22 stycznia 1945 roku Niemcy wycofali się z Olsztyna przed nacierającymi wojskami radzieckimi. Prowizoryczną linię obrony przygotowali na rzece Wadąg. 23 stycznia Rosjanie podjęli próbę sforsowania rzeki w rejonie Dywit i Kieźlin. Natrafili na zdecydowany opór. Według przekazów radzieckich Niemcy umieścili na pagórku ciężki karabin maszynowy i zadawali atakującym ich Rosjanom poważne straty. Potem umocnione wzgórze z biegiem lat przerodziło się w opowieściach w bunkier. Bohaterski szeregowy Piotr Diernow miał podobno, po przekroczeniu rzeki Wadąg, podkraść się do CKM-u i własnym ciałem zasłonić wylot lufy. Ogień karabinowy został przerwany, a wtedy czerwonoarmiści ruszyli do ataku i zdobyli pozycje niemieckie. Tak w skrócie przedstawia się historia, którą promowano oficjalnie za czasów PRL-u od lat 60-tych. Jak jednak wyglądała prawda?
Odpowiedzi na to pytanie mogą udzielić wspomnienia Ericha Scharnowskiego – byłego żołnierza Wehrmachtu, który jako siedemnastolatek uczestniczył w walkach w Kieźlinach. Wraz z dwoma innymi żołnierzami był świadkiem, jak 23 stycznia dwóch żołnierzy radzieckich, młodszy i starszy, próbowało przekroczyć rzekę. Zaczęli do nich strzelać. Młodszy został trafiony, starszy się wycofał do lasu. W tym miejscu po stronie niemieckiej nie tylko nie było żadnego bunkra, ale prawdopodobnie nawet umocnionego stanowiska ciężkiego karabinu maszynowego.
Wszystko wskazuje na to, że mit o bohaterskiej śmierci Piotra Diernowa, który jest postacią autentyczną i po śmierci został pochowany na cmentarzu wojskowym przy ulicy Szarych Szeregów w Olsztynie, został stworzony specjalnie do celów propagandowych.
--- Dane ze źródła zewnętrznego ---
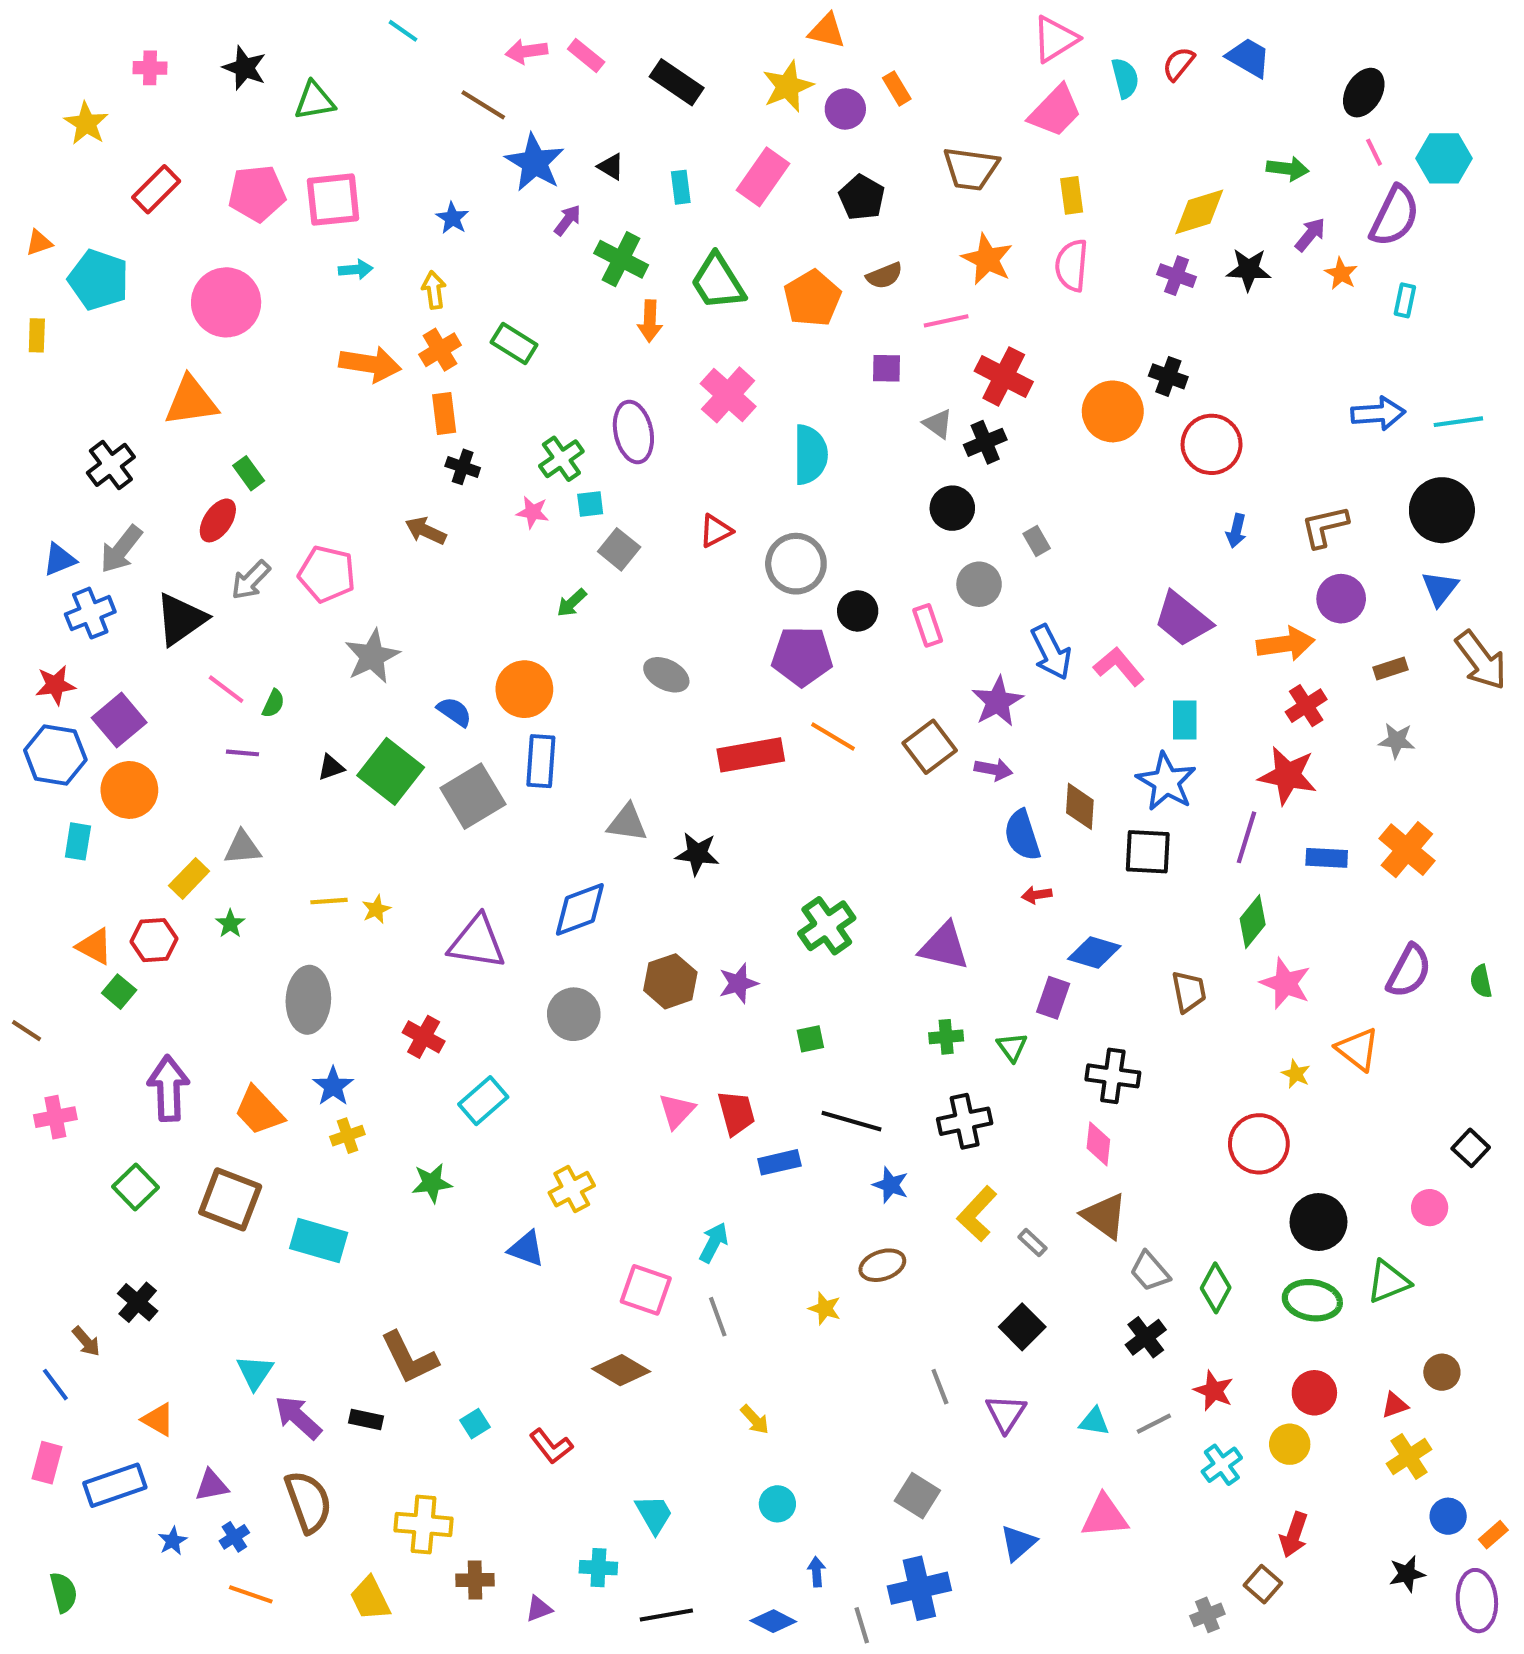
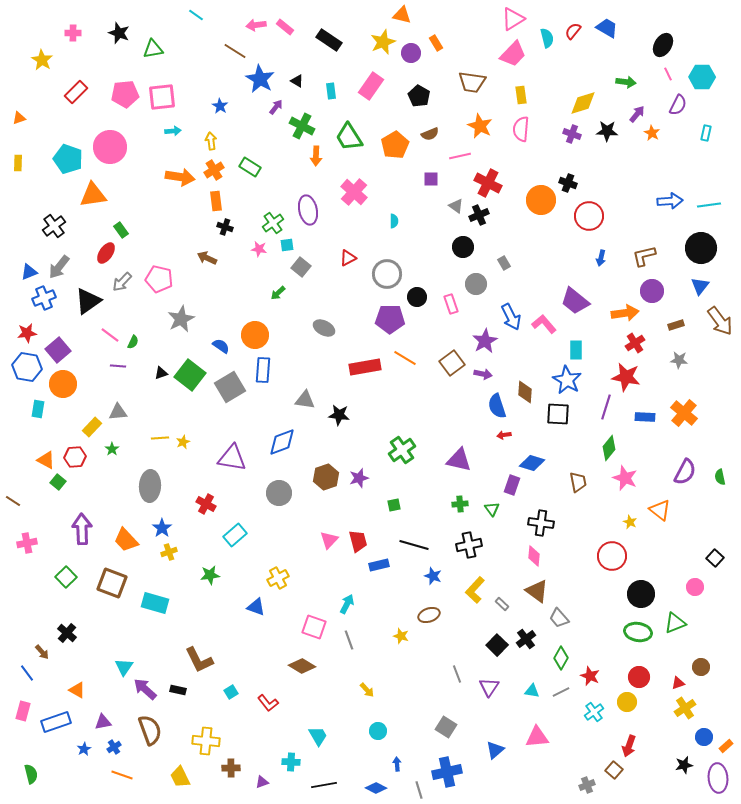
purple semicircle: (1395, 216) -> (678, 105), size x0.7
cyan pentagon: (99, 280) -> (68, 159), moved
cyan rectangle: (1405, 300) -> (706, 133), moved
cyan semicircle: (810, 455) -> (394, 221), size x0.5
green diamond: (1216, 1288) -> (561, 658), moved
black cross: (1146, 1337) -> (526, 639), moved

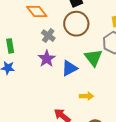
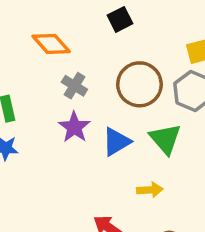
brown circle: (76, 24) -> (139, 84), moved
green triangle: (93, 58) -> (165, 139), moved

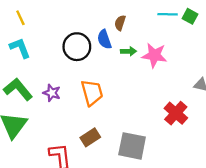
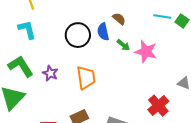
brown semicircle: (120, 23) -> (119, 19), turned 104
green arrow: (128, 51) -> (123, 45), turned 32

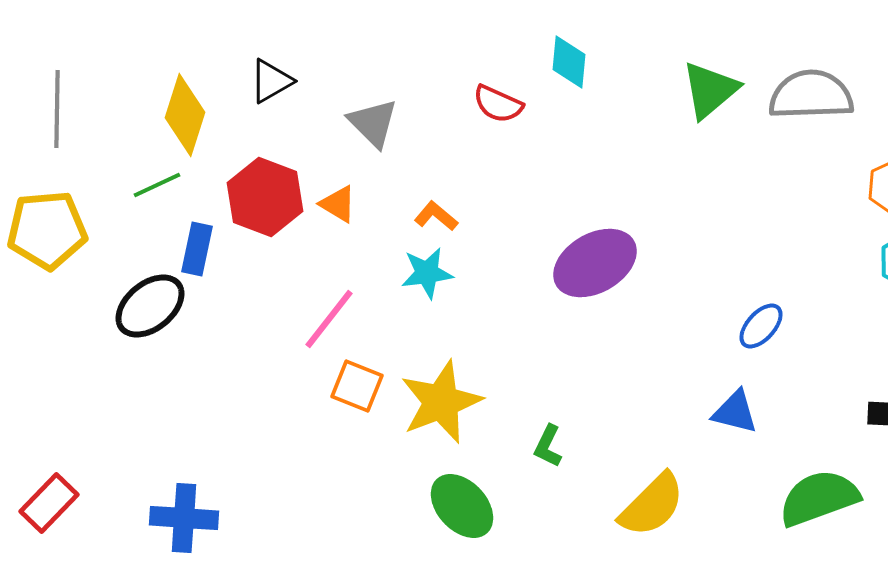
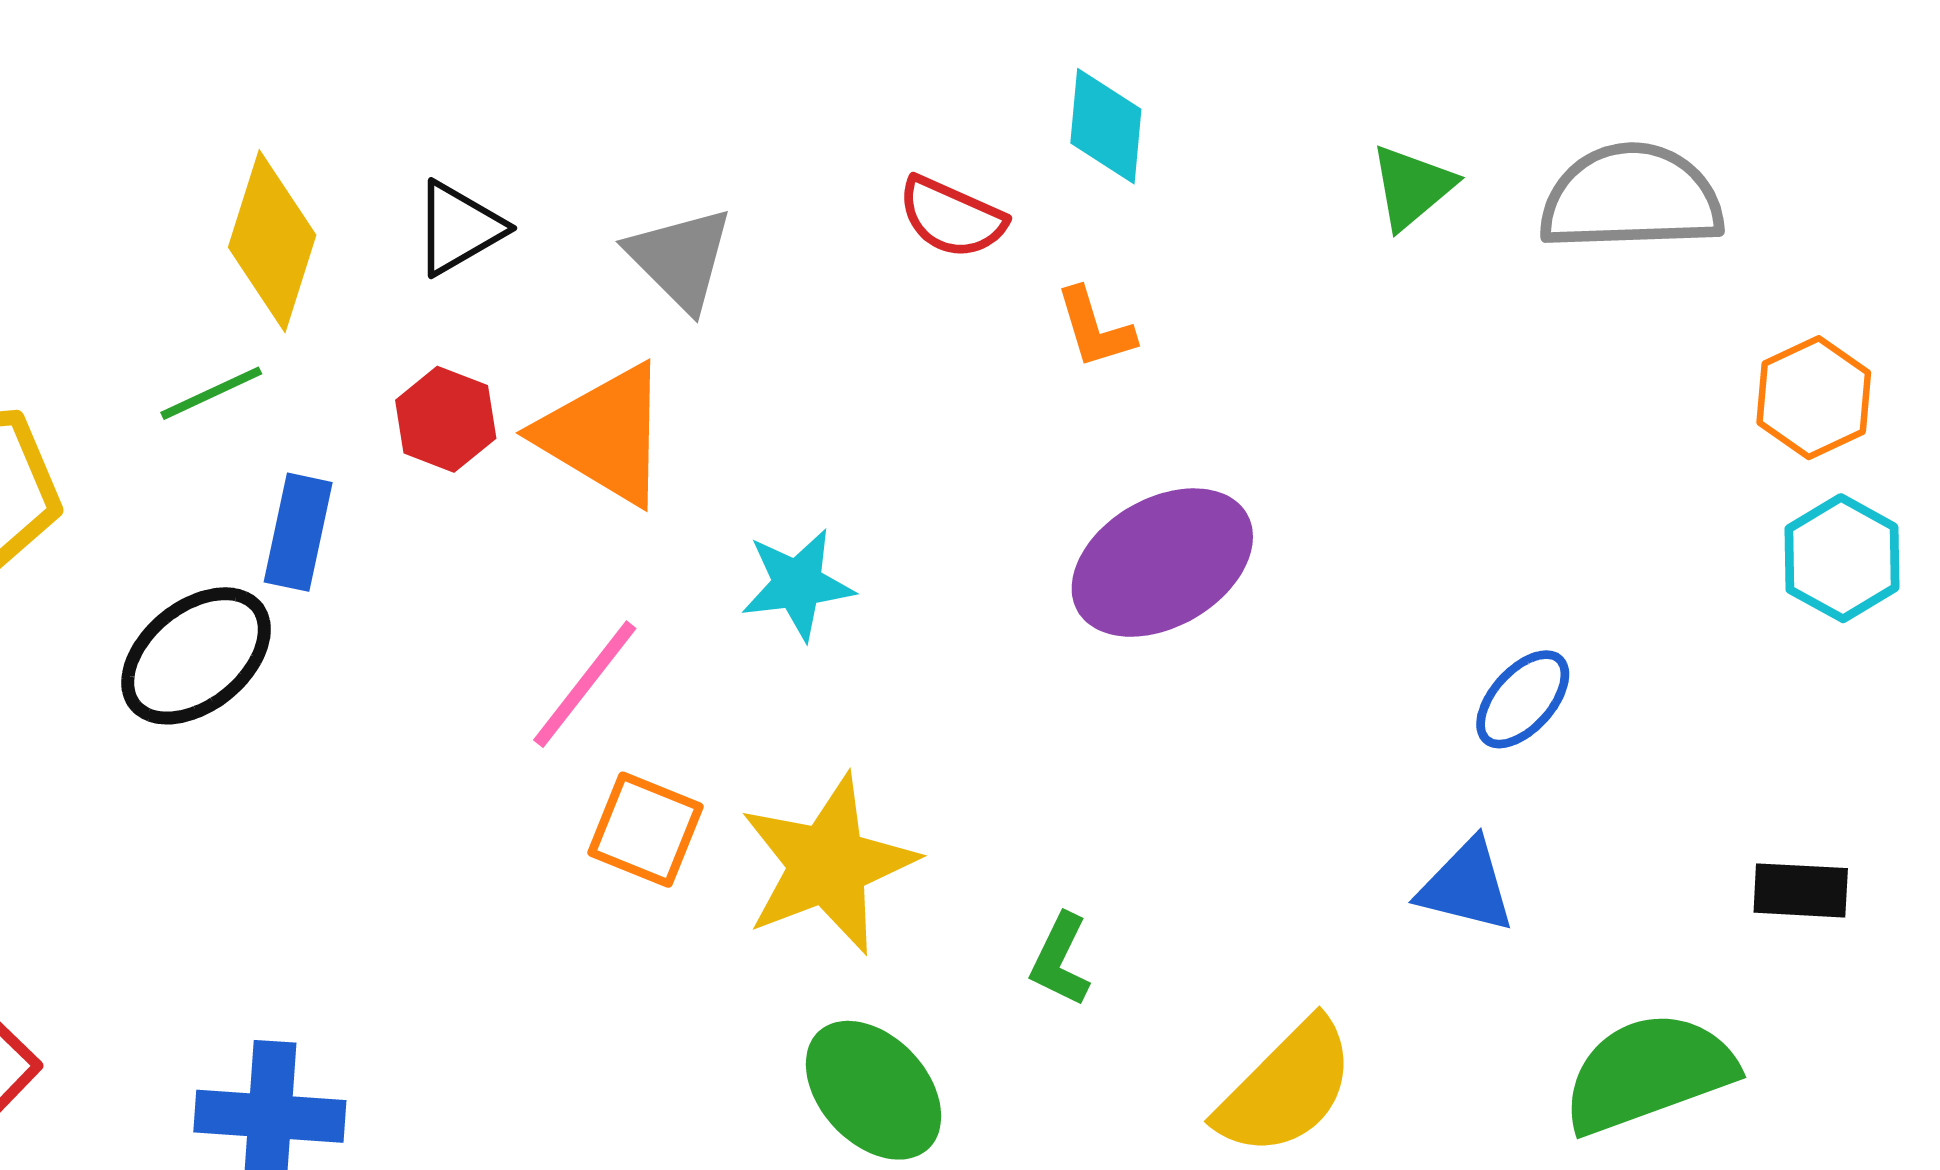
black triangle: (271, 81) -> (459, 228), moved
green triangle: (710, 90) -> (1412, 187), size x0.7
red hexagon: (265, 197) -> (446, 419), size x0.6
orange triangle: (338, 204) -> (604, 434), size x1.8
orange L-shape: (436, 216) -> (1095, 328), moved, turned -147

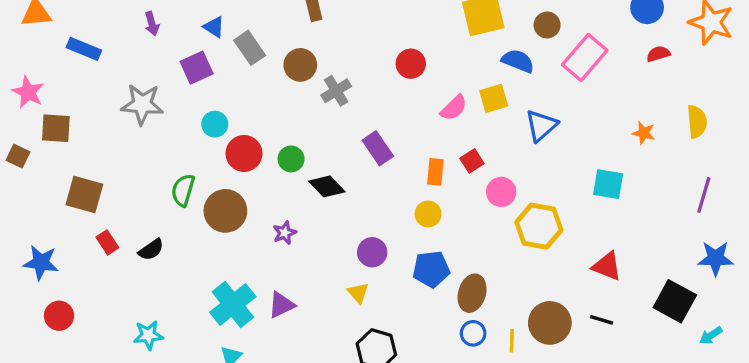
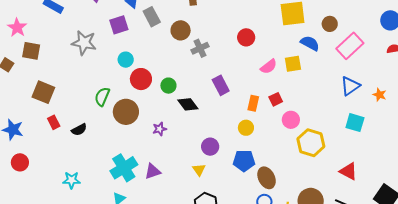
blue triangle: (541, 126) -> (350, 86), moved
brown ellipse: (472, 293) -> (267, 178), turned -50

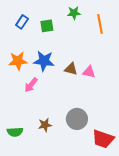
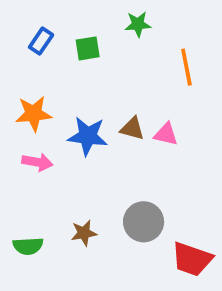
orange line: (100, 24) -> (186, 67), moved
blue star: (44, 61) -> (88, 136), moved
pink arrow: (31, 85) -> (37, 162), moved, turned -119

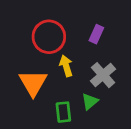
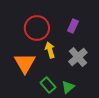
green triangle: (90, 101) -> (68, 87), moved
green rectangle: (63, 112) -> (48, 85), turned -35

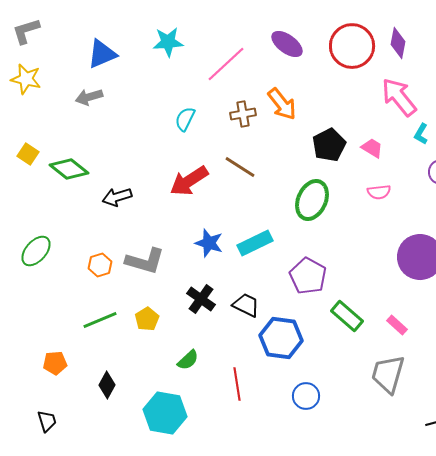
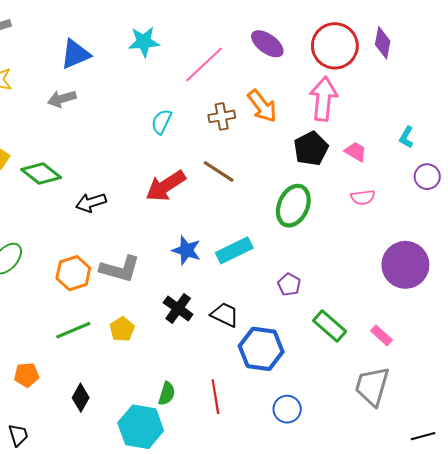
pink arrow: (399, 97) -> (323, 99), moved, turned 45
orange hexagon: (100, 265) -> (73, 273), size x1.4
purple pentagon: (308, 276) -> (289, 285), size x0.6
green semicircle: (188, 360) -> (167, 394), moved, turned -30

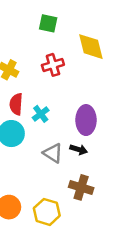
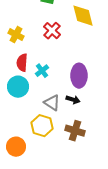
red cross: (53, 65) -> (52, 31), turned -30
yellow hexagon: (47, 212) -> (42, 126), moved

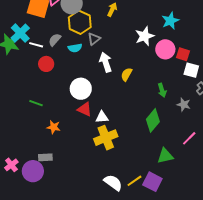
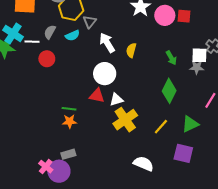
white square: (191, 70) -> (199, 55), moved
white circle: (81, 89) -> (105, 74), moved
green line: (36, 103) -> (69, 109), moved
pink cross: (11, 165) -> (46, 167), moved
yellow line: (134, 181) -> (161, 127), moved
Szeregowcowi pośmiertnie nadano tytuł Bohatera Związku Radzieckiego.
Pamiątkowy granitowy głaz, umieszczony na betonowej platformie, znajduje się tuż nad samą rzeką Wadąg. Na kamieniu wyryto następujący napis: „TU POLEGŁ 23 STYCZNIA 1945 O WYZWOLENIE WARMII I MAZUR PIOTR DIERNOW, BOHATER ZWIĄZKU RADZIECKIEGO. CZEŚĆ JEGO PAMIĘCI”. Jako ciekawostkę można dodać, iż obecna ulica Jana Pawła II w Dywitach dawniej nosiła imię Piotra Diernowa.